The problem: All entries below need to be written out exactly, but without their pictures.

----------

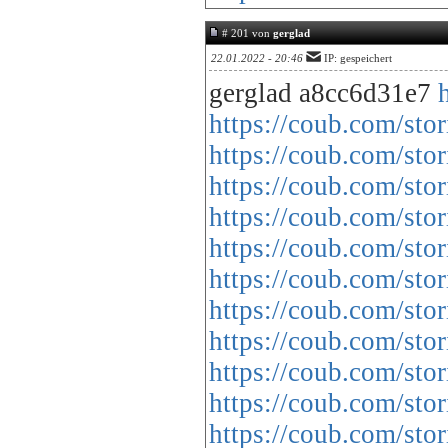
# 201 von
gerglad
22.01.2022 - 20:46
IP: gespeichert
gerglad a8cc6d31e7
https://coub.com/sto
https://coub.com/stor
https://coub.com/sto
https://coub.com/st
https://coub.com/sto
https://coub.com/sto
https://coub.com/st
https://coub.com/sto
https://coub.com/sto
https://coub.com/st
https://coub.com/sto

----------

Response to the exercise:
# 201 von
gerglad
22.01.2022 - 20:46
IP: gespeichert
gerglad a8cc6d31e7
https://coub.com/sto
https://coub.com/stor
https://coub.com/sto
https://coub.com/st
https://coub.com/sto
https://coub.com/sto
https://coub.com/st
https://coub.com/sto
https://coub.com/sto
https://coub.com/st
https://coub.com/sto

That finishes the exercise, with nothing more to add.